O mundo está de olho em Istambul. Afinal, o sábado será para conhecer o campeão da Liga dos Campeões, a competição mais glamourosa do futebol, uma espécie de Copa do Mundo de clubes. Só que o fim de semana também será de conhecer o campeão de outra Liga dos Campeões. A da África. A alguns milhares de quilômetros de Istambul, saindo do Mar Egeu, pegando à direita no Mediterrâneo, cruzando o Estreito de Gibraltar e chegando via Atlântico, a terra vai tremer. Na histórica Casablanca, retratada no cinema por Humphrey Bogart e Ingrid Bergman, o marroquino Wydad e o egípcio Al Ahly se enfrentam para saber quem será o dono da África nesta temporada.
Tudo bem, a Liga dos Campeões de Istambul tem charme, requinte, grandes estrelas e tudo o mais que o dinheiro pode bancar. Mas a Liga dos Campeões de Casablanca, meu amigo, tem amor, devoção e raízes que vão muito além do futebol. Estamos diante aqui de dois mundos muito distintos dentro da mesma indústria, movidos por paixões e razões diferentes.
Um breve mergulho além da superfície na origem de Wydad e Al Ahly é suficiente para saber que lidamos com muito mais do que futebol. Aliás, aqui um parêntese, para as informações do plantão esportivo. O Al Ahly venceu o jogo de ida no Cairo, há uma semana, por 2 a 1. Como lá o gol qualificado ainda vale (é raiz, estou dizendo), o 1 a 0 faz do Wydad o campeão, domingo. As semelhanças entre os dois finalistas vão além da camisa vermelha e branca.

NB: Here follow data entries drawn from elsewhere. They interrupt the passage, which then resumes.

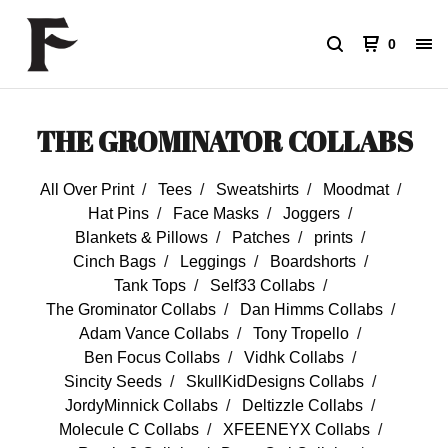
0
THE GROMINATOR COLLABS
All Over Print
Tees
Sweatshirts
Moodmat
Hat Pins
Face Masks
Joggers
Blankets & Pillows
Patches
prints
Cinch Bags
Leggings
Boardshorts
Tank Tops
Self33 Collabs
The Grominator Collabs
Dan Himms Collabs
Adam Vance Collabs
Tony Tropello
Ben Focus Collabs
Vidhk Collabs
Sincity Seeds
SkullKidDesigns Collabs
JordyMinnick Collabs
Deltizzle Collabs
Molecule C Collabs
XFEENEYX Collabs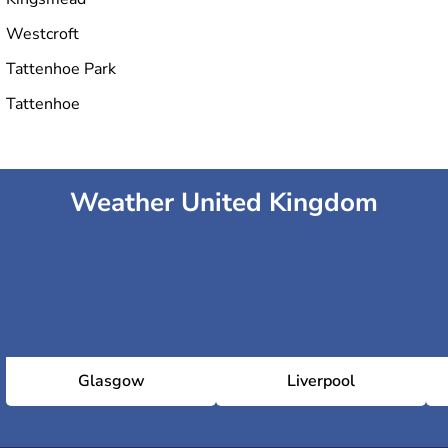
Westcroft
Tattenhoe Park
Tattenhoe
Weather United Kingdom
Glasgow
Liverpool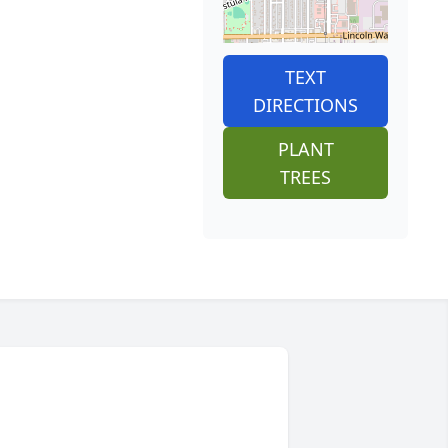
TEXT
DIRECTIONS
PLANT
TREES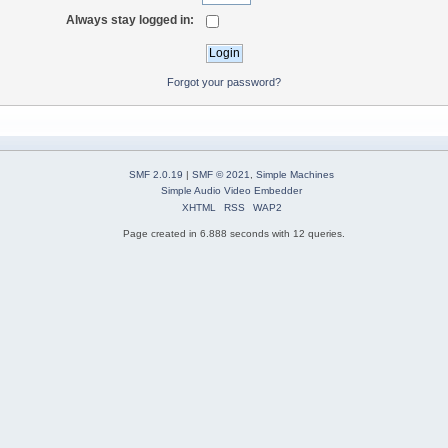
Always stay logged in:
Forgot your password?
SMF 2.0.19
|
SMF © 2021
,
Simple Machines
Simple Audio Video Embedder
XHTML
RSS
WAP2
Page created in 6.888 seconds with 12 queries.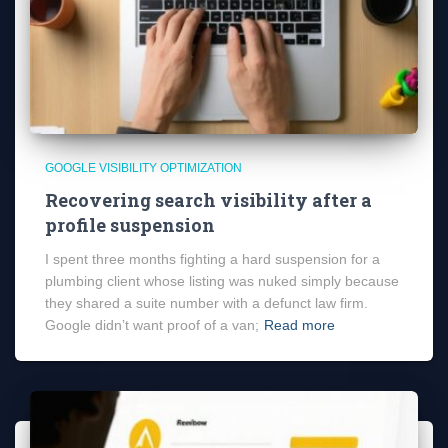
GOOGLE VISIBILITY OPTIMIZATION
Recovering search visibility after a
profile suspension
I spent three months fighting a hard suspension for a
plumbing client whose listing was nuked simply because
they shared a suite number with a defunct law firm.
Google didn’t want proof of a van;
Read more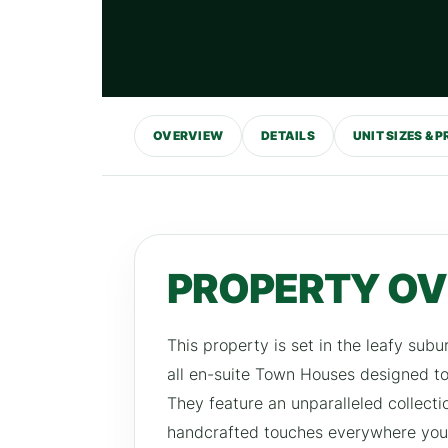
OVERVIEW
DETAILS
UNIT SIZES & P
PROPERTY O
This property is set in the leafy su
all en-suite Town Houses designed to 
They feature an unparalleled collecti
handcrafted touches everywhere you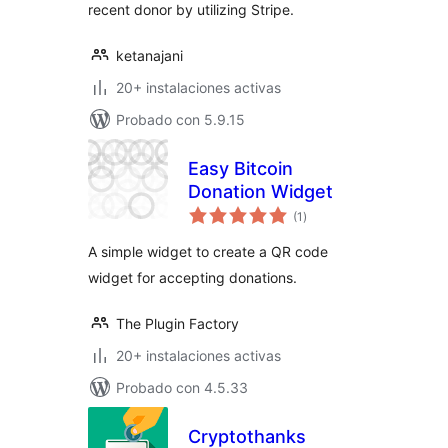
recent donor by utilizing Stripe.
ketanajani
20+ instalaciones activas
Probado con 5.9.15
Easy Bitcoin
Donation Widget
total
(1
)
de
valoraciones
A simple widget to create a QR code
widget for accepting donations.
The Plugin Factory
20+ instalaciones activas
Probado con 4.5.33
Cryptothanks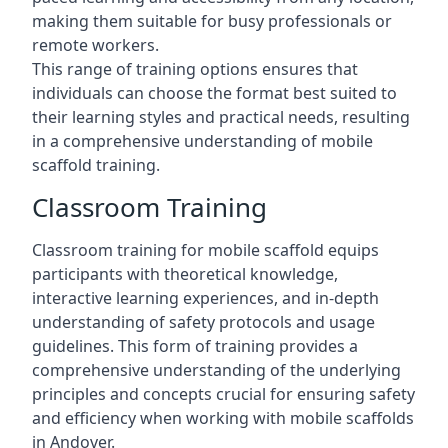
making them suitable for busy professionals or
remote workers.
This range of training options ensures that
individuals can choose the format best suited to
their learning styles and practical needs, resulting
in a comprehensive understanding of mobile
scaffold training.
Classroom Training
Classroom training for mobile scaffold equips
participants with theoretical knowledge,
interactive learning experiences, and in-depth
understanding of safety protocols and usage
guidelines. This form of training provides a
comprehensive understanding of the underlying
principles and concepts crucial for ensuring safety
and efficiency when working with mobile scaffolds
in Andover.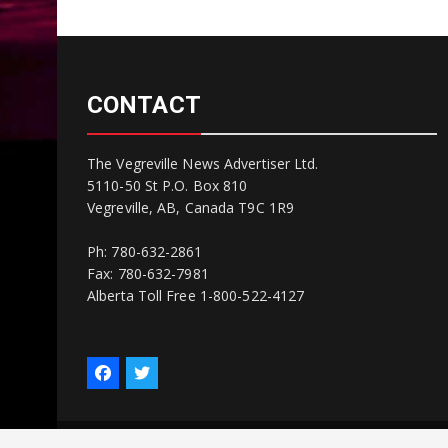
CONTACT
The Vegreville News Advertiser Ltd.
5110-50 St P.O. Box 810
Vegreville, AB, Canada T9C 1R9
Ph: 780-632-2861
Fax: 780-632-7981
Alberta Toll Free 1-800-522-4127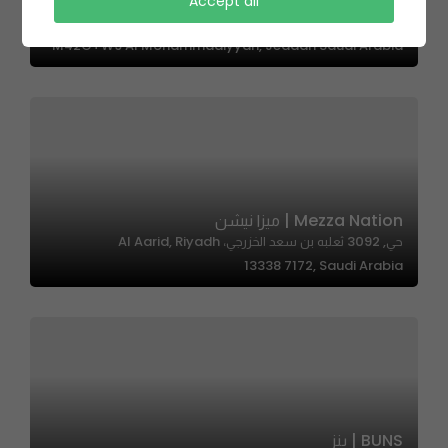
Accept all
Boho Cafe | بوهو كافي
M42G+W9 Al Mohammadiyyah, Jeddah Saudi Arabia
Mezza Nation | ميزا نيشن
حي, 3092 ثعلبه بن سعد الخزرجي، Al Aarid, Riyadh
13338 7172, Saudi Arabia
BUNS | بنز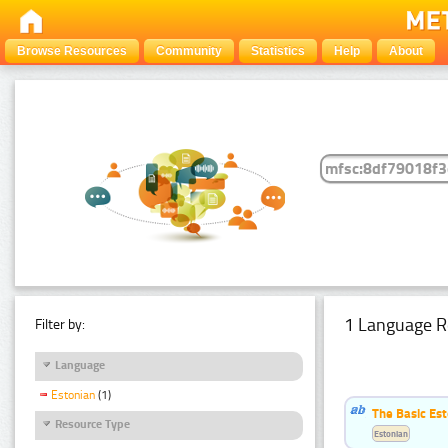
Browse Resources
Community
Statistics
Help
About
1 Language R
Filter by:
Language
Estonian
(1)
The Basic Est
Resource Type
Estonian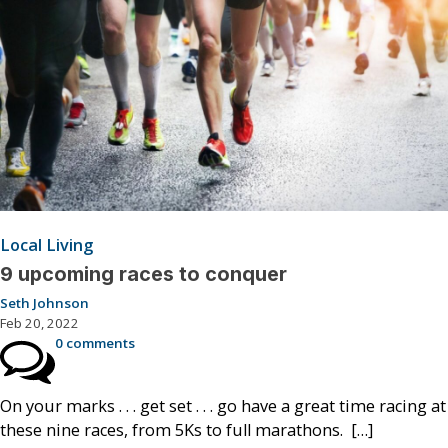
Local Living
9 upcoming races to conquer
Seth Johnson
Feb 20, 2022
0 comments
On your marks . . . get set . . . go have a great time racing at
these nine races, from 5Ks to full marathons. […]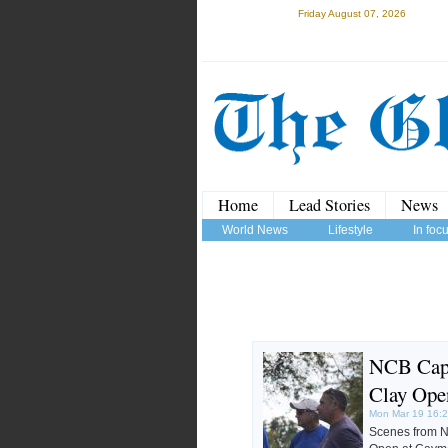
Friday August 07, 2026
Home
Lead Stories
News
World News
Lifestyle
In foc
NCB Capi
Clay Ope
Mon Mar 19 16:
Scenes from N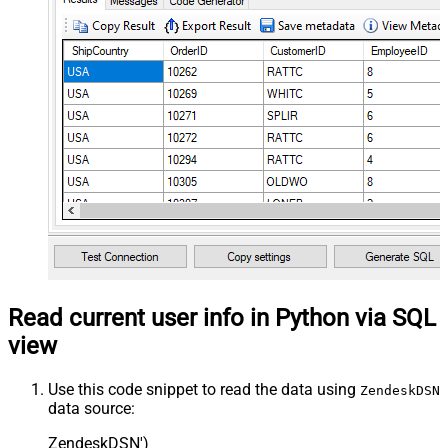
Read current user info in Python via SQL
view
Use this code snippet to read the data using
ZendeskDSN
data source:
ZendeskDSN'
)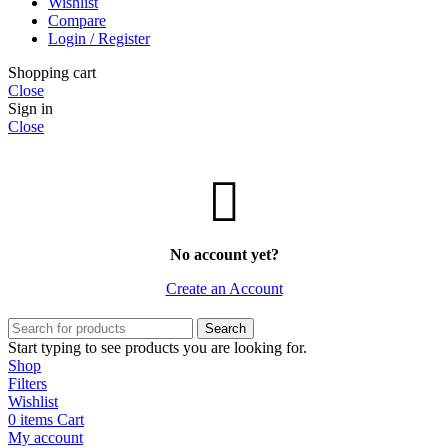
Wishlist
Compare
Login / Register
Shopping cart
Close
Sign in
Close
No account yet?
Create an Account
Search
Start typing to see products you are looking for.
Shop
Filters
Wishlist
0
items
Cart
My account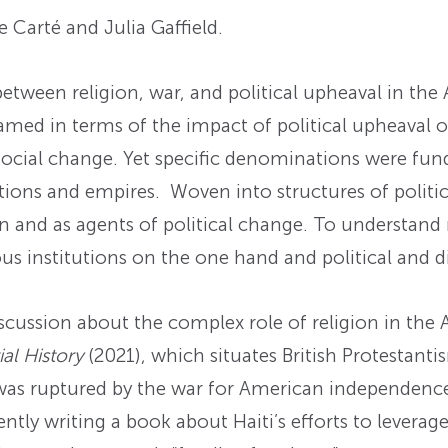
 Carté and Julia Gaffield.
ween religion, war, and political upheaval in the 
framed in terms of the impact of political upheaval o
nd social change. Yet specific denominations were 
ions and empires. Woven into structures of politics
n and as agents of political change. To understand 
us institutions on the one hand and political and d
discussion about the complex role of religion in the
al History
(2021), which situates British Protestanti
t was ruptured by the war for American independence
rently writing a book about Haiti’s efforts to leverag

Há por trás delas histórias que se confundem com a história dos dois países, de luta, de liberdade, de autonomia em relação aos colonizadores franceses e ingleses e aos absolutistas dos nossos dias.
O Al Ahly é um Real Madrid da África. Neste sábado, busca seu 11º título continental. São 15 milhões de torcedores no Egito e 60 milhões, estima-se, na África inteira. O clube nasceu, em 1907, já como bandeira de luta contra o sistema da época. Al Ahly, na tradução, significa "O Nacional". Os estudantes que o criaram tinham como ideia fazer dele um foco de resistência à monarquia obediente aos colonialistas ingleses. Não demorou para que operários se tornassem simpáticos ao clube e iniciassem ali a construção de uma torcida popular e com veia nacionalista.
Revolução
Em 1952, na revolução egípcia que tirou do poder o Rei Farouk e insitituiu a Nova República, o Al Ahly apoiou. Depois, conclamou presidente de honra Gamal Abdel Nasser, um dos grandes líderes do levante e que viria a comandar o país por 14 anos, até 1970. O clube também abriu portas para que o Exército egípcio treinasse em suas instalações, conclamou torcedores a se alistar e serviu de coleta de sangue em suas instalações.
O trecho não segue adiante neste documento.